Dicky-Duck was sitting cross-legged on the floor, stroking Mister Dillon's head. D was asleep with his muzzle on his paws. For the barracks mascot, the excitement was definitely over. 'I'm all right with that as long as the needle on the old Geiger doesn't move out of the green,' Dicky-Duck said. 'If it does, I vote we call the feds.'
'Do you think they can take care of it any better than we can?' Curt asked hotly. 'Jesus Christ, Dicky! The Feebs can't get out of their own way, and - '
'Unless you have plans to lead-line Shed B out of the contingency fund - ' someone else began.
'That's a pretty stupid - ' Curt began, and then Tony put a hand on his shoulder, stilling the kid before he could go any farther and maybe hurt himself.
'If it's hot,' Tony promised them, 'we'll get rid of it. That's a promise.'
Curt gave him a betrayed look. Tony stared back calmly. We know it's not radioactive, that gaze said, the film proves it, so why do you want to start chasing your own tail?

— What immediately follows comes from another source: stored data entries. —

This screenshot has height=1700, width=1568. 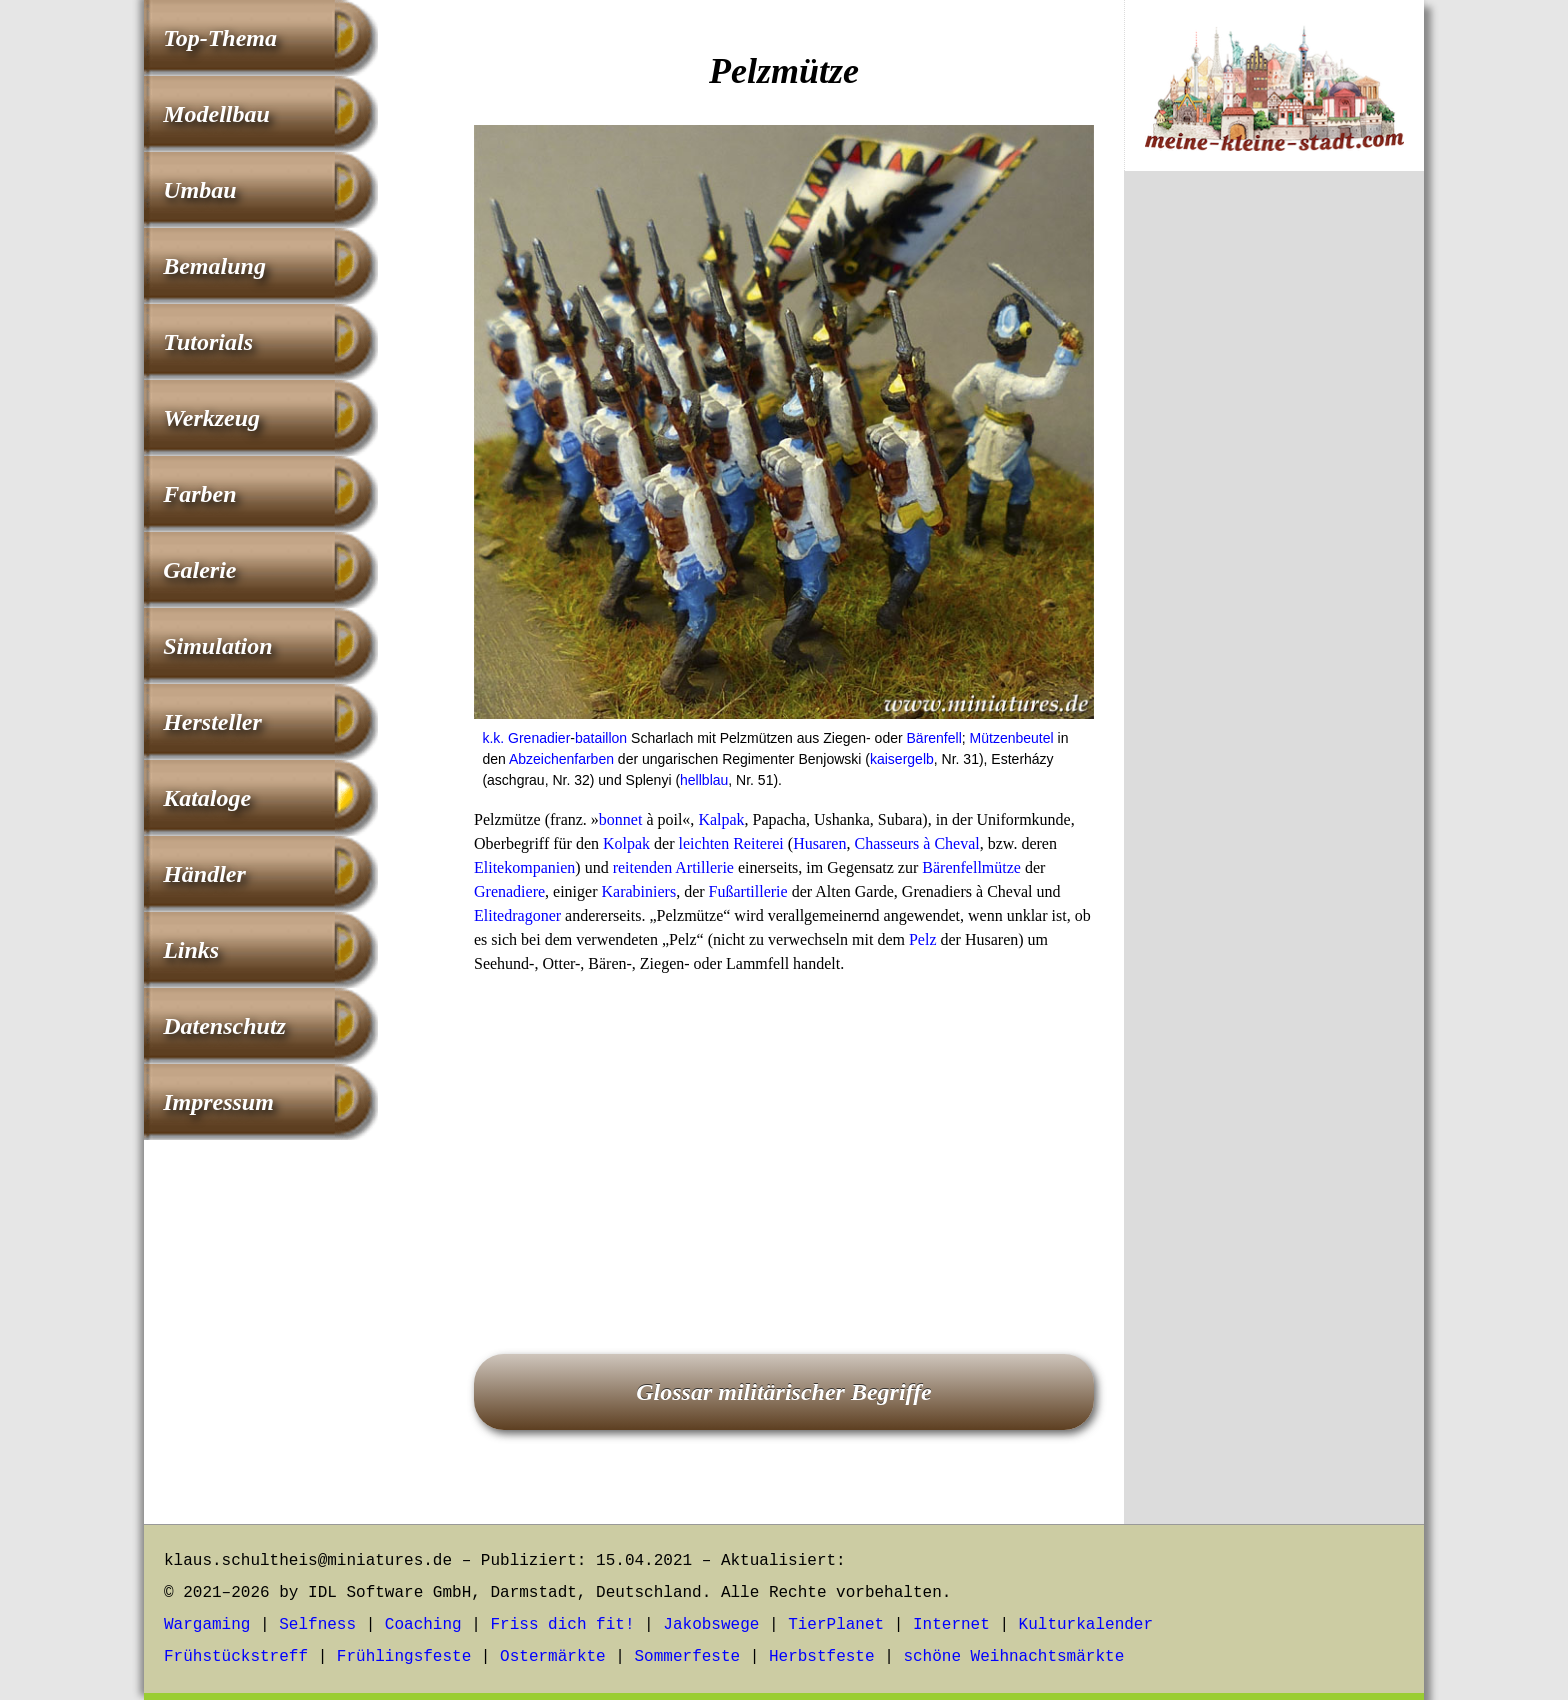 I want to click on Bärenfell, so click(x=934, y=738).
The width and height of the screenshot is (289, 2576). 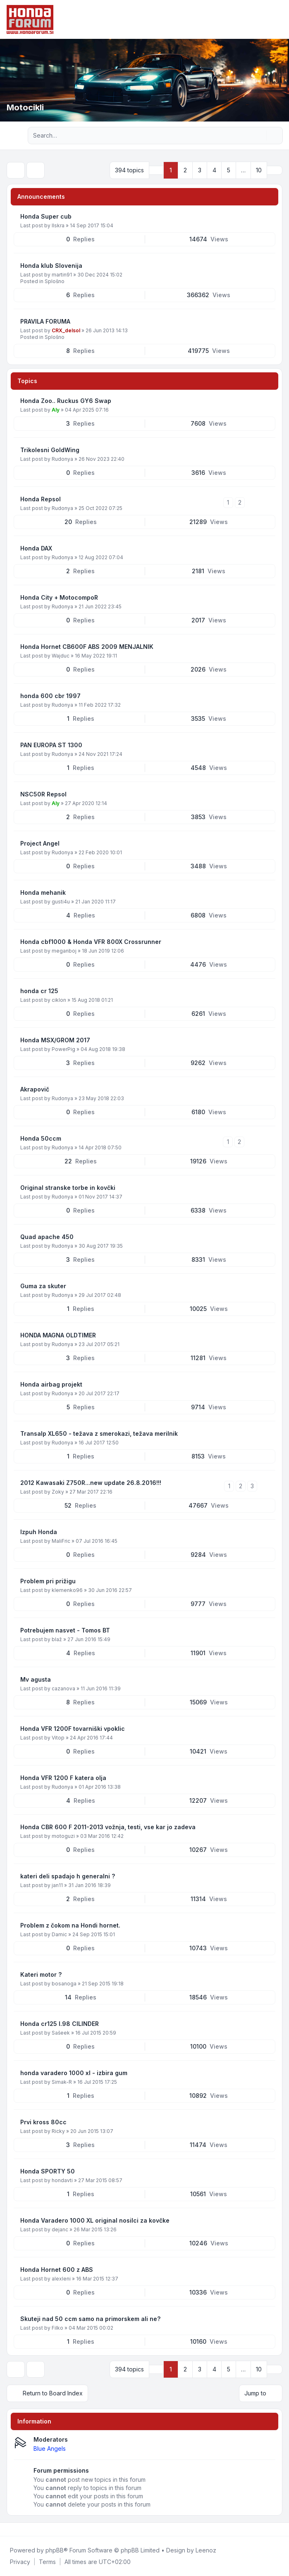 I want to click on dejanc, so click(x=60, y=2229).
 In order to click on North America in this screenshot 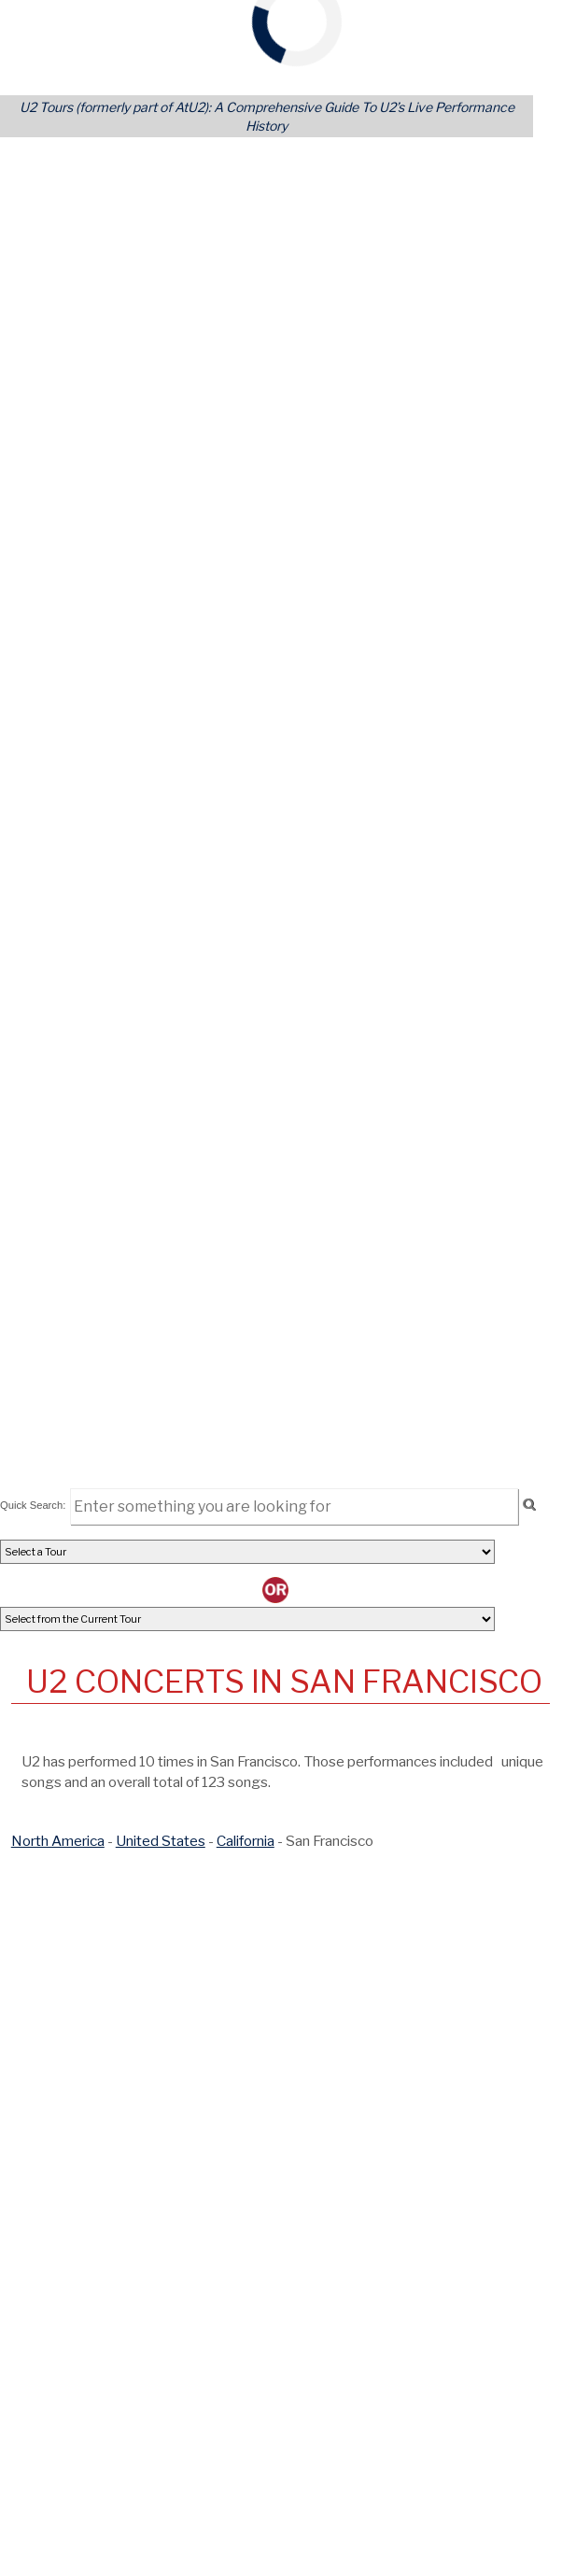 , I will do `click(58, 1841)`.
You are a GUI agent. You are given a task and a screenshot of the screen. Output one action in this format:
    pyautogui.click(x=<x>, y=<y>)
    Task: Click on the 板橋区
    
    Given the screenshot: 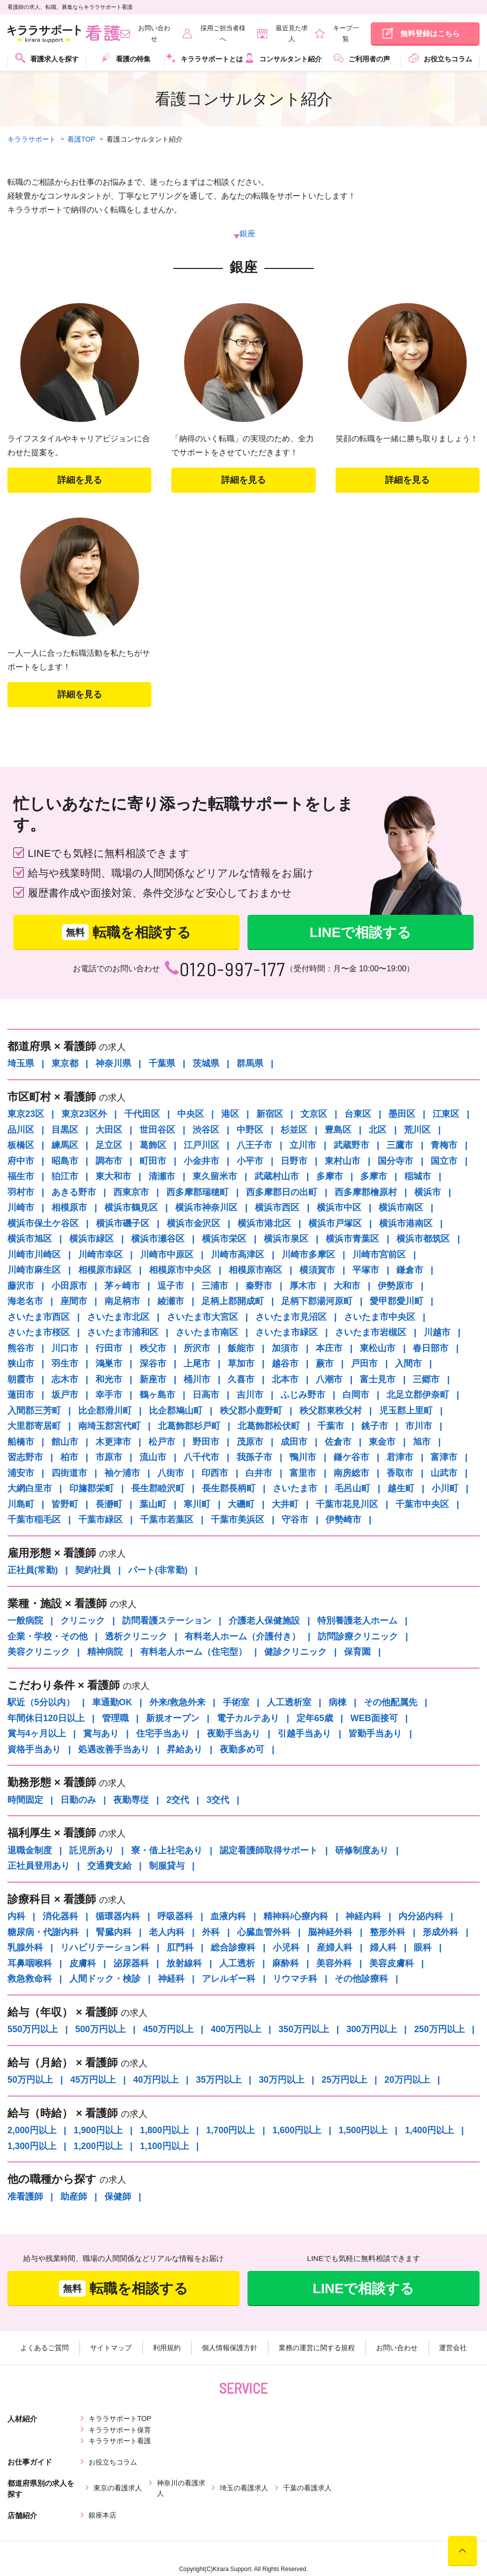 What is the action you would take?
    pyautogui.click(x=20, y=1146)
     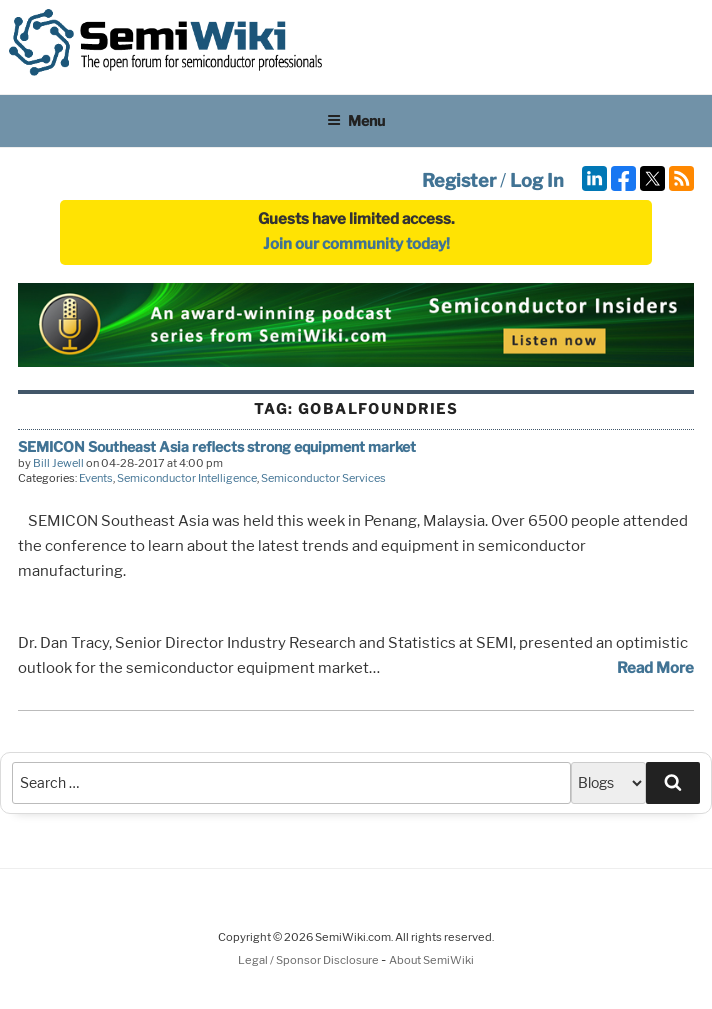  I want to click on Events, so click(96, 478). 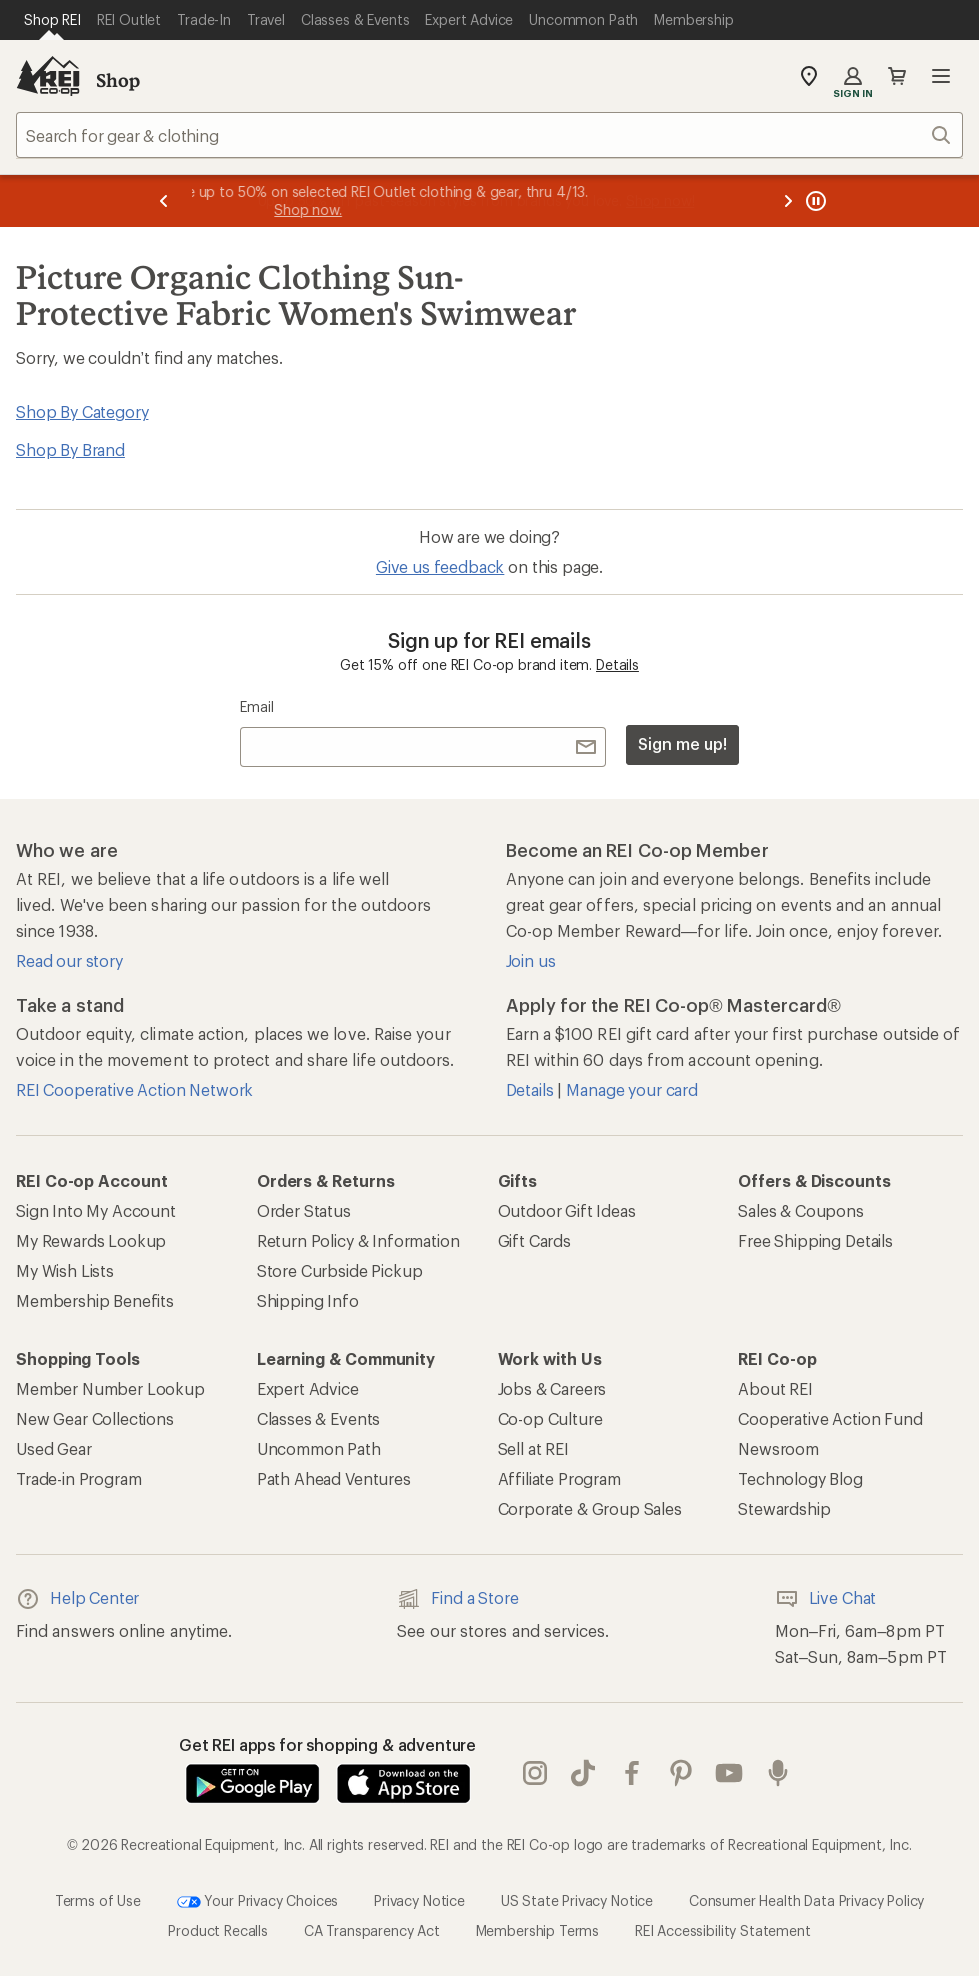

'I sort of think we ought to turn it over to the government anyway,' Buck said. 'They might be able to help us . . . you know . . . or find stuff out . . . defense stuff . . .' His voice getting smaller and smaller as he sensed the silent disapproval all around him. PSP officers worked with the federal government in one form or another every day - FBI, IRS, DEA, OSHA, and, most of all, the Interstate Commerce Commission. It didn't take many years on the job to learn most of those federal boys were not smarter than the average bear. Sandy's opinion was that when the feds did show the occasional flash of intelligence, it tended to be self-serving and sometimes downright malicious. Mostly they were slaves to the grind, worshippers at the altar of Routine Procedure. Before joining the PSP, Sandy had seen the same sort of dull go-through-the-proper-channels thinking in the Army. Also, he wasn't much older than Curds himself, which made him young enough to hate the idea of giving the Roadmaster up. Better to hand it over to scientists in the private sector, though, if it came to that - perhaps even a bunch from the college advertised on the front of Curtis's lawn-mowing shirt.
But best of all, the Troop. The gray family.